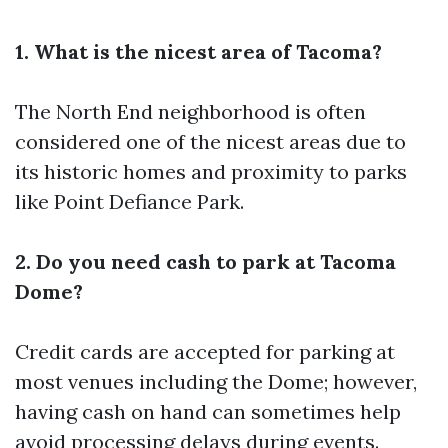
1. What is the nicest area of Tacoma?
The North End neighborhood is often
considered one of the nicest areas due to
its historic homes and proximity to parks
like Point Defiance Park.
2. Do you need cash to park at Tacoma
Dome?
Credit cards are accepted for parking at
most venues including the Dome; however,
having cash on hand can sometimes help
avoid processing delays during events.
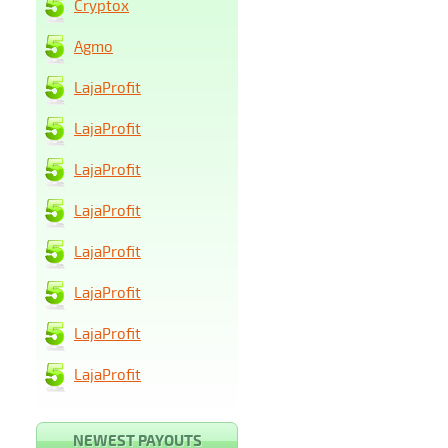
Cryptox
Agmo
LajaProfit
LajaProfit
LajaProfit
LajaProfit
LajaProfit
LajaProfit
LajaProfit
LajaProfit
NEWEST PAYOUTS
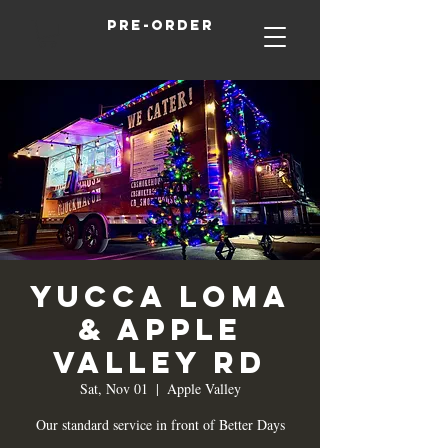
Pre-order
Yucca Loma
& Apple
Valley Rd
Sat, Nov 01
  |  
Apple Valley
Our standard service in front of Better Days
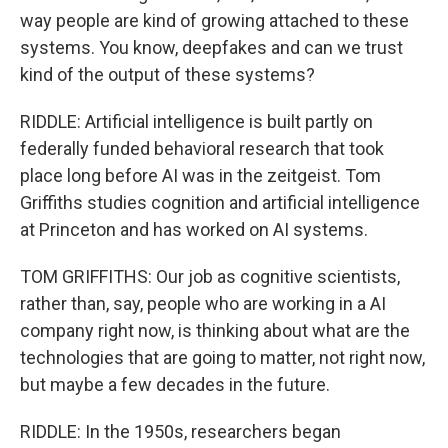
way people are kind of growing attached to these
systems. You know, deepfakes and can we trust
kind of the output of these systems?
RIDDLE: Artificial intelligence is built partly on
federally funded behavioral research that took
place long before AI was in the zeitgeist. Tom
Griffiths studies cognition and artificial intelligence
at Princeton and has worked on AI systems.
TOM GRIFFITHS: Our job as cognitive scientists,
rather than, say, people who are working in a AI
company right now, is thinking about what are the
technologies that are going to matter, not right now,
but maybe a few decades in the future.
RIDDLE: In the 1950s, researchers began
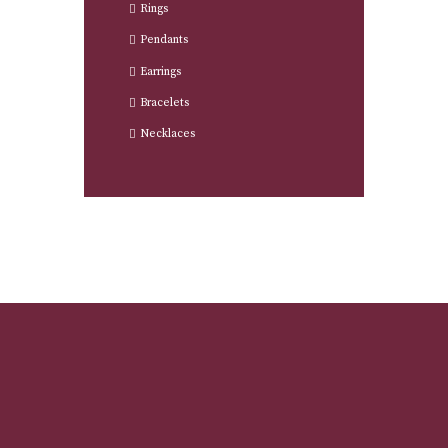
Rings
Pendants
Earrings
Bracelets
Necklaces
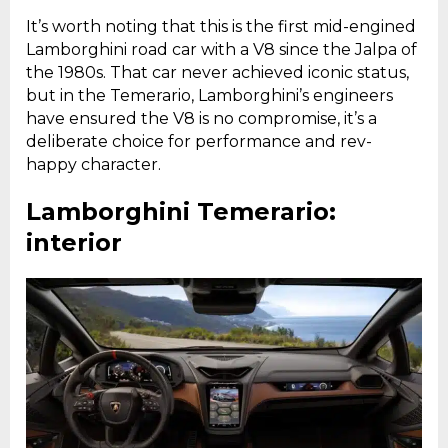
It’s worth noting that this is the first mid-engined
Lamborghini road car with a V8 since the Jalpa of
the 1980s. That car never achieved iconic status,
but in the Temerario, Lamborghini’s engineers
have ensured the V8 is no compromise, it’s a
deliberate choice for performance and rev-
happy character.
Lamborghini Temerario:
interior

- _Task instructions_: Drop the pictures; repeat each entry above exactly.

- _Response for this exercise_:
1. What is the nicest area of Tacoma?
The North End neighborhood is often
considered one of the nicest areas due to
its historic homes and proximity to parks
like Point Defiance Park.
2. Do you need cash to park at Tacoma
Dome?
Credit cards are accepted for parking at
most venues including the Dome; however,
having cash on hand can sometimes help
avoid processing delays during events.
Cryptox
Agmo
LajaProfit
LajaProfit
LajaProfit
LajaProfit
LajaProfit
LajaProfit
LajaProfit
LajaProfit
NEWEST PAYOUTS
Pre-order
Yucca Loma
& Apple
Valley Rd
Sat, Nov 01
  |  
Apple Valley
Our standard service in front of Better Days
way people are kind of growing attached to these
systems. You know, deepfakes and can we trust
kind of the output of these systems?
RIDDLE: Artificial intelligence is built partly on
federally funded behavioral research that took
place long before AI was in the zeitgeist. Tom
Griffiths studies cognition and artificial intelligence
at Princeton and has worked on AI systems.
TOM GRIFFITHS: Our job as cognitive scientists,
rather than, say, people who are working in a AI
company right now, is thinking about what are the
technologies that are going to matter, not right now,
but maybe a few decades in the future.
RIDDLE: In the 1950s, researchers began
Rings
Pendants
Earrings
Bracelets
Necklaces
It’s worth noting that this is the first mid-engined
Lamborghini road car with a V8 since the Jalpa of
the 1980s. That car never achieved iconic status,
but in the Temerario, Lamborghini’s engineers
have ensured the V8 is no compromise, it’s a
deliberate choice for performance and rev-
happy character.
Lamborghini Temerario:
interior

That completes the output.